A legal eagle with a tremendous wingspan, Bill Sasso oversees about 200 lawyers at Stradley, Ronon, Stevens & Young L.L.P., known for representing banks, insurance companies, the mutual fund industry, and Tasty Baking Co., among others.

He is a past chairman of the board at the Greater Philadelphia Chamber of Commerce and now heads the Free Library of Philadelphia Foundation. Awarded a papal knighthood by Pope John Paul II, Sasso has not exercised his option to buy either the robes or the sword to which the honor entitles him.

His vision for the regional economy 10 years from now:

A well-oiled regional machine, Hemi-powered by Comcast.

"We're in a unique position in that the business community has become very proactive at a time when the city and regional state governments are also becoming proactive and thinking about a regional economy - as opposed to a Philadelphia economy or a South Jersey economy or a Delaware economy.

"We'll be stronger because of regionalism and stronger because there's a movement afoot to bring the private sector, the public sector and the nonprofits together. For example, the largest employer in the region is the University of Pennsylvania, and they have terrific health-care facilities and life-sciences facilities. You now have the private sector, through the CEO Council for Growth and the Chamber of Commerce, promoting that to pharmaceutical companies, trying to facilitate more businesses moving in.

"And you've got the local governments finally - finally - in tune with the fact that we have to create the right kind of tax climate.

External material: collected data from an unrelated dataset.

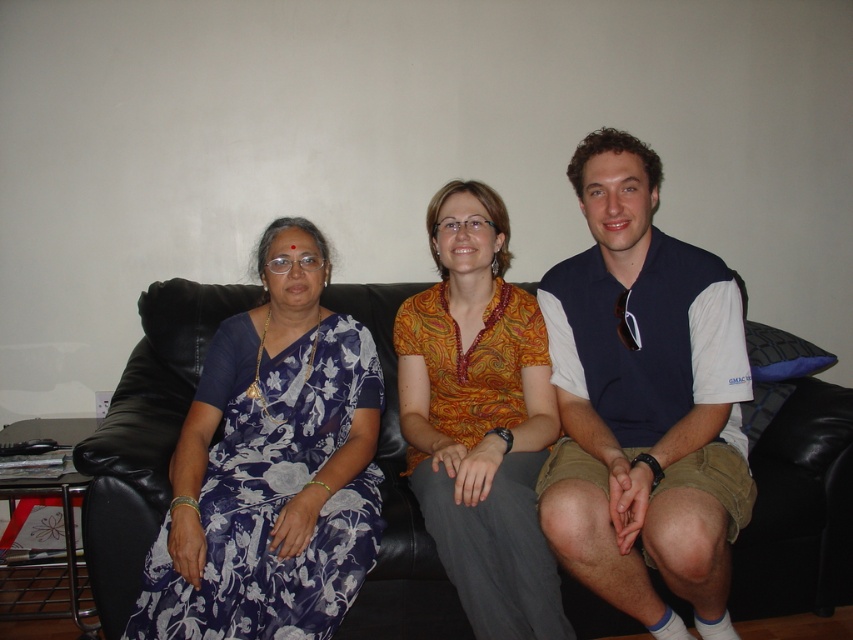 You are a photographer setting up for a group photo. You need to ensure that the blue cotton polo shirt at center and the orange paisley shirt at center are at least 25 centimeters apart for proper framing. Based on the image, will their current distance meet this requirement?

The blue cotton polo shirt at center is 21.76 centimeters away from the orange paisley shirt at center, which is less than the required 25 centimeters. Therefore, their current distance does not meet the requirement.

From the picture: You are a photographer standing 1.5 meters away from the camera. You want to take a photo of the blue cotton polo shirt at center. Can you reach the shirt to adjust it without moving the camera?

The blue cotton polo shirt at center and camera are 1.42 meters apart. Since you are 1.5 meters away from the camera, you are just slightly farther than the distance between the shirt and the camera. You might need to step closer to reach the shirt without moving the camera.

You are standing in front of the couch where three people are sitting. You notice two points marked on the couch. One is at coordinate point (x=828, y=448) and the other is at point (x=616, y=316). Which of these two points is closer to you?

Point (x=828, y=448) is closer to you because it is further to the viewer than point (x=616, y=316). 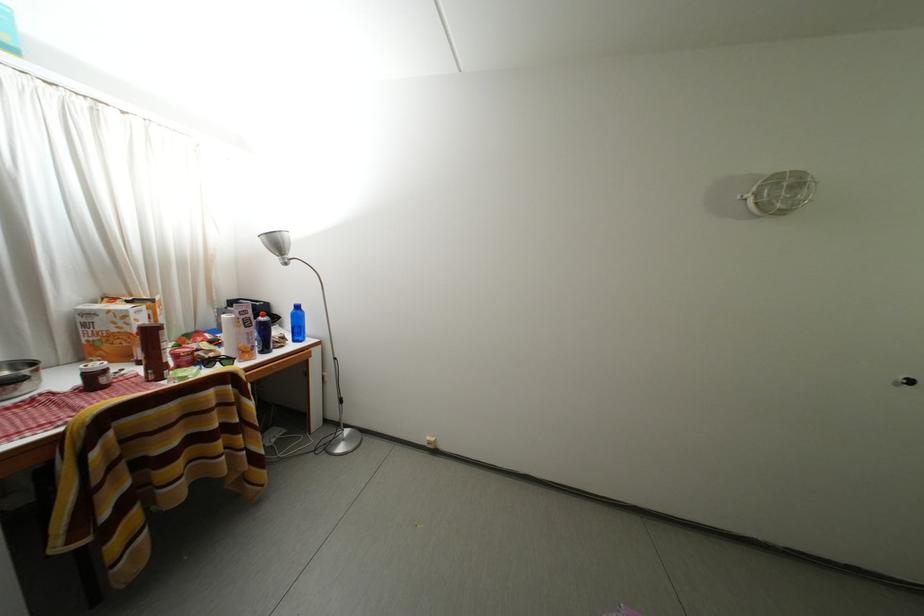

"I think we have some good opportunities to capitalize on as well: the communications industry, for example. Lockheed Martin is a leader in global-positioning satellites. That's a company that people don't think about too often, but they've got 12,000 employees in the region, and one of their primary focuses, in addition to the work they do in the area of defense, is communications. And with Comcast locating its headquarters here, I see Philadelphia as being a hub for the communications industry.

"And I know that with David Cohen, a major executive at Comcast, becoming chairman of the Greater Philadelphia Chamber of Commerce, he's going to be a guy that can use the clout of a Comcast to encourage vendors and other companies in the communications industry to also consider Philadelphia as a place to do business.

"If you talk to people at the CEO Council for Growth or the Chamber, the theme that we talk about all the time is, 'Who do we have that we could build around?'

"Comcast is an obvious one. What vendors are there for Comcast that might consider locating in this region and being near one of the largest purchases of their services? When you think about the fact that Lockheed is also in the communications industry - a different form of communications, but they're doing the same thing - it's a foundation upon which you can build."

Three steps to get there:

1. Growthwise, keep on Nuttering on. "I'm especially grateful for our mayor's interest in the business community and developing jobs on a regional basis," Sasso said. "He's made visits to South Jersey, Delaware, Harrisburg. He is really in tune to the fact that in order to develop, we have to take a regional approach as opposed to a city approach."

2. Reach out to the re-lo industry. "One thing we haven't done until recently, with the CEO Council for Growth, is getting out there and promoting the region on a national and an international level," Sasso said. "There's a whole industry of consultants that facilitate companies moving to different locations. They have annual conventions and everything, and Philadelphia was the one major city that had never participated - never had a booth."

3. Leverage eds and meds. Repeat with chemicals. "We have to develop partnerships with the nonprofit community, which is very significant here - especially in education and health care," Sasso said.

Similarly, he noted, "Dow Chemical has promised to keep the Rohm & Haas operations and their businesses part of its focus here. We have to consider how to capitalize on that, and again develop a private-public partnership."